Next PANSOC Webinar
Contact jessicad@oslomet.no if you need a link for the webinar on September 30.
Howard Phillips, University of Cape Town will present “The Silence of the Survivors: Why Did Survivors of the ‘Spanish’ Flu in South Africa Not Talk about the Epidemic?”
To dissect the label ‘forgotten’ which is as inaccurately applied across the board to the great influenza pandemic of 1918-1919 in South Africa as the label ‘Spanish’, this paper will draw a clear distinction between two categories of survivor, viz. institutions and individuals. In the case of institutions like the state, the military, the professions and faith-based communities, their silence stemmed mainly from a deliberate wish not to memorialise what was for them a comprehensive rout as they failed, by and large, to meet the needs of those dependent on them for protection or succour.
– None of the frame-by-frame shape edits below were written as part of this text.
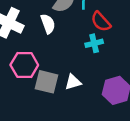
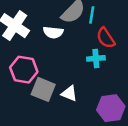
white semicircle: (48, 24) -> (53, 32), turned 108
white triangle: (73, 82) -> (69, 94), turned 30

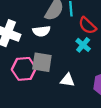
cyan cross: (96, 58) -> (83, 45), turned -32
gray square: (43, 89) -> (42, 62), moved

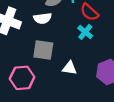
pink hexagon: (24, 69) -> (22, 78), moved

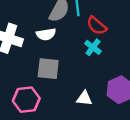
white triangle: (70, 68) -> (84, 98), moved

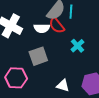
red semicircle: (97, 26) -> (57, 25), moved
gray square: (48, 69) -> (38, 56), turned -36

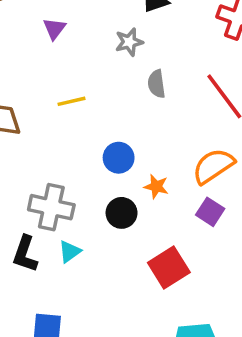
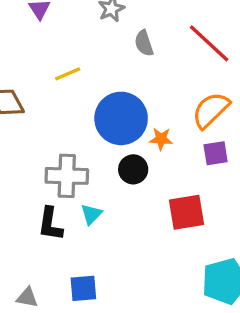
blue circle: (119, 158) -> (121, 118), size x1.8
purple square: (210, 212) -> (216, 153), turned -32
red square: (169, 268) -> (186, 212), turned 33

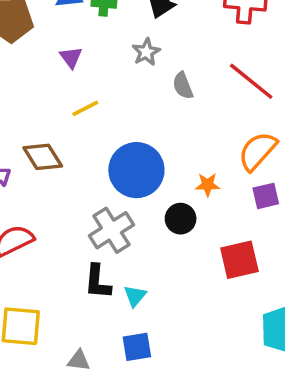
yellow line: (68, 74) -> (85, 108), moved
blue circle: (121, 118) -> (136, 170), moved
gray cross: (67, 176) -> (111, 230), turned -30
cyan triangle: (91, 214) -> (135, 296), moved

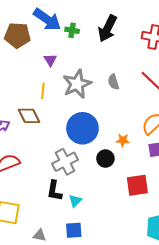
gray star: (146, 52) -> (77, 84), moved, size x1.8
yellow line: (85, 108) -> (43, 91), moved, turned -63

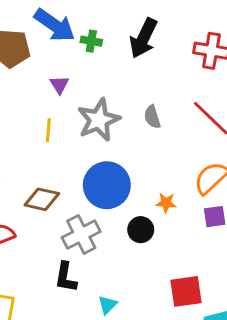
brown diamond: (29, 116) -> (42, 199), moved, turned -50
red square: (137, 185) -> (186, 291), moved
cyan triangle: (75, 201) -> (108, 305), moved

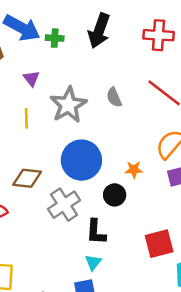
black L-shape: (66, 277) -> (96, 232), moved

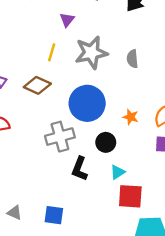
orange star: (134, 170) -> (131, 117), moved
brown diamond: (27, 178) -> (37, 85), moved
cyan triangle: (93, 262) -> (118, 172), moved

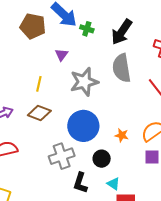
yellow line: (52, 52) -> (39, 84), moved
gray semicircle: (132, 59) -> (122, 68), moved, size x1.8
cyan triangle: (118, 172) -> (113, 184), turned -48

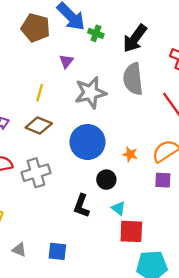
gray cross: (62, 156) -> (36, 173), moved

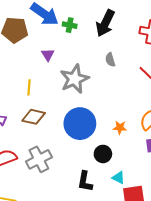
gray semicircle: (133, 79) -> (110, 60), size x0.5

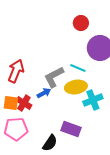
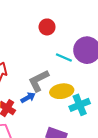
red circle: (81, 23) -> (47, 27), moved
cyan line: (78, 68) -> (64, 58), moved

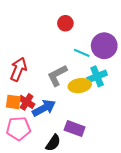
blue arrow: (28, 98) -> (44, 108), moved, size x1.6
cyan cross: (80, 105) -> (97, 76), moved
On the other hand, the long silence of individuals about their experiences in the pandemic was, in the main, not the result of active suppression of memories but more a consequence of a reluctance to actively revive distressing memories of a doleful and frightening period of their lives. That they had not deliberately buried such memories in amnesia is made clear by the readiness with which, sixty years later—by when the pain of such memories had eased—over 170 of them willingly shared their graphic recollections of the pandemic in interviews with the author. Drawing on these almost unique recollections, this paper seeks to construct why, when and how their silence turned into speaking, thereby adding important dimensions to one-dimensional concepts of both silence and survivors.